### TASK DETAILS
Every entry below is to be copied exactly, apart from any picture it holds.

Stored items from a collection
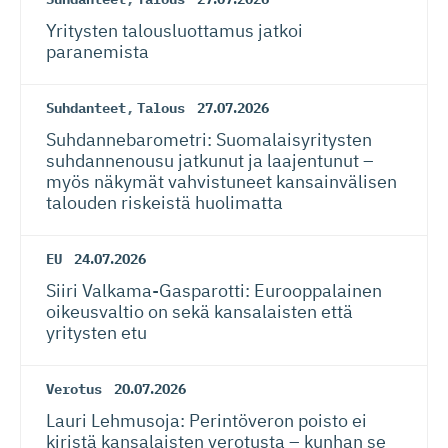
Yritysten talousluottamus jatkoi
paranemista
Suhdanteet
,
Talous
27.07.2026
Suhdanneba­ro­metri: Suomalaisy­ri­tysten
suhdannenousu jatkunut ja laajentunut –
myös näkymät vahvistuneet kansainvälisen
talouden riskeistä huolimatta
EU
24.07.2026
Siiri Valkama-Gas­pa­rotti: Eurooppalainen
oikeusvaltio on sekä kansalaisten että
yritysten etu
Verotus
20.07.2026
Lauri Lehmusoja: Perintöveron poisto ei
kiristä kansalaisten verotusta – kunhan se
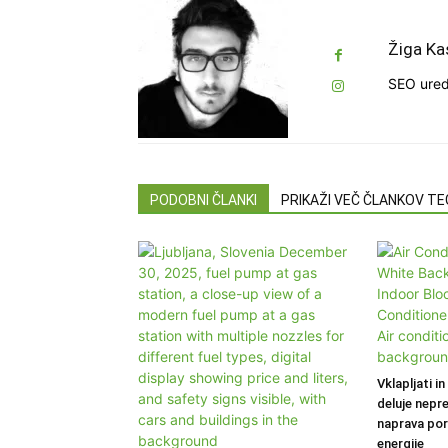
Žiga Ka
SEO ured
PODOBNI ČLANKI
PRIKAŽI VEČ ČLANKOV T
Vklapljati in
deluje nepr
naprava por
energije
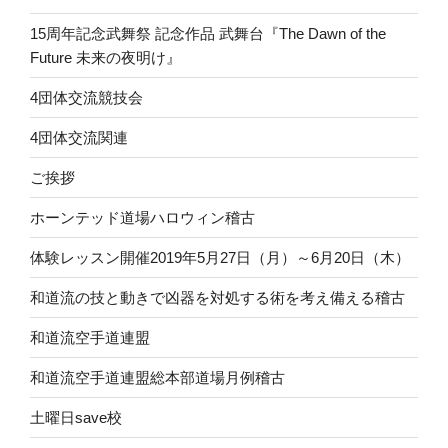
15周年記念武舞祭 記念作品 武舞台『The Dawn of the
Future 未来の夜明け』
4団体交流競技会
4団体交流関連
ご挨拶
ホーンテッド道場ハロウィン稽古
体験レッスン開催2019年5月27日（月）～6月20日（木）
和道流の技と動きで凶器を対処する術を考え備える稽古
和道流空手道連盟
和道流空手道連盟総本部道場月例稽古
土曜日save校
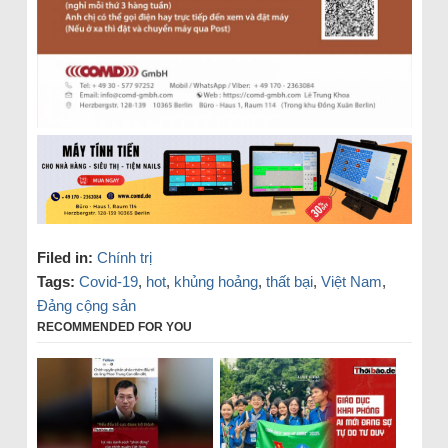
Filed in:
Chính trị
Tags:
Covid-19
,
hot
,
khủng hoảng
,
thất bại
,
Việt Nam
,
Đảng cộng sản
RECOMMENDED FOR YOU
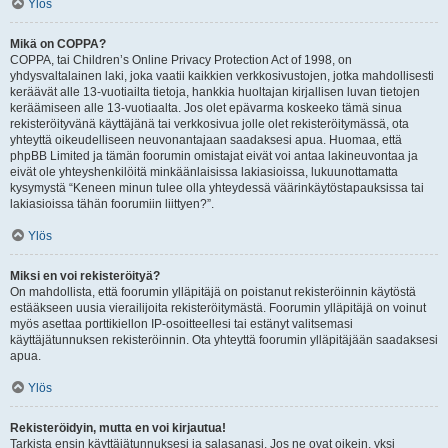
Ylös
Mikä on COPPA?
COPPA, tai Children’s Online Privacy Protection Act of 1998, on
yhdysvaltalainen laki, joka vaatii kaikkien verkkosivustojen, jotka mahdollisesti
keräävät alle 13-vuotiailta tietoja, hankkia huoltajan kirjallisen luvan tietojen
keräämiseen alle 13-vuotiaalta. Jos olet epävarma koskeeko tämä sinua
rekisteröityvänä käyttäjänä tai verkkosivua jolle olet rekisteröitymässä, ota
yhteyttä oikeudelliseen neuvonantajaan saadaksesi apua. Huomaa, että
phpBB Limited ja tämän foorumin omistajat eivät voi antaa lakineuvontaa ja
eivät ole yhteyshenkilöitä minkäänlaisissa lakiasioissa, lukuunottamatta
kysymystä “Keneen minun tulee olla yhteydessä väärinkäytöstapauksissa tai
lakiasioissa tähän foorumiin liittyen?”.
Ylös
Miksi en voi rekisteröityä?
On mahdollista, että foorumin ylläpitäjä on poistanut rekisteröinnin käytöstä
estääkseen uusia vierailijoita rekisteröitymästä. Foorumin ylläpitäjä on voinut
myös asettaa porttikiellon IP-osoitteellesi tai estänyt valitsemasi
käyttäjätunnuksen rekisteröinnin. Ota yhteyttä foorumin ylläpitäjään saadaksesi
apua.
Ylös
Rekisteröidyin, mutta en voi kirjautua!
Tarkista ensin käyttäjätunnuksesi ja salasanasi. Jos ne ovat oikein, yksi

### EXPECTED ANSWER
Yritysten talousluottamus jatkoi
paranemista
Suhdanteet
,
Talous
27.07.2026
Suhdanneba­ro­metri: Suomalaisy­ri­tysten
suhdannenousu jatkunut ja laajentunut –
myös näkymät vahvistuneet kansainvälisen
talouden riskeistä huolimatta
EU
24.07.2026
Siiri Valkama-Gas­pa­rotti: Eurooppalainen
oikeusvaltio on sekä kansalaisten että
yritysten etu
Verotus
20.07.2026
Lauri Lehmusoja: Perintöveron poisto ei
kiristä kansalaisten verotusta – kunhan se
Žiga Ka
SEO ured
PODOBNI ČLANKI
PRIKAŽI VEČ ČLANKOV T
Vklapljati in
deluje nepr
naprava por
energije
15周年記念武舞祭 記念作品 武舞台『The Dawn of the
Future 未来の夜明け』
4団体交流競技会
4団体交流関連
ご挨拶
ホーンテッド道場ハロウィン稽古
体験レッスン開催2019年5月27日（月）～6月20日（木）
和道流の技と動きで凶器を対処する術を考え備える稽古
和道流空手道連盟
和道流空手道連盟総本部道場月例稽古
土曜日save校
Filed in:
Chính trị
Tags:
Covid-19
,
hot
,
khủng hoảng
,
thất bại
,
Việt Nam
,
Đảng cộng sản
RECOMMENDED FOR YOU
Ylös
Mikä on COPPA?
COPPA, tai Children’s Online Privacy Protection Act of 1998, on
yhdysvaltalainen laki, joka vaatii kaikkien verkkosivustojen, jotka mahdollisesti
keräävät alle 13-vuotiailta tietoja, hankkia huoltajan kirjallisen luvan tietojen
keräämiseen alle 13-vuotiaalta. Jos olet epävarma koskeeko tämä sinua
rekisteröityvänä käyttäjänä tai verkkosivua jolle olet rekisteröitymässä, ota
yhteyttä oikeudelliseen neuvonantajaan saadaksesi apua. Huomaa, että
phpBB Limited ja tämän foorumin omistajat eivät voi antaa lakineuvontaa ja
eivät ole yhteyshenkilöitä minkäänlaisissa lakiasioissa, lukuunottamatta
kysymystä “Keneen minun tulee olla yhteydessä väärinkäytöstapauksissa tai
lakiasioissa tähän foorumiin liittyen?”.
Ylös
Miksi en voi rekisteröityä?
On mahdollista, että foorumin ylläpitäjä on poistanut rekisteröinnin käytöstä
estääkseen uusia vierailijoita rekisteröitymästä. Foorumin ylläpitäjä on voinut
myös asettaa porttikiellon IP-osoitteellesi tai estänyt valitsemasi
käyttäjätunnuksen rekisteröinnin. Ota yhteyttä foorumin ylläpitäjään saadaksesi
apua.
Ylös
Rekisteröidyin, mutta en voi kirjautua!
Tarkista ensin käyttäjätunnuksesi ja salasanasi. Jos ne ovat oikein, yksi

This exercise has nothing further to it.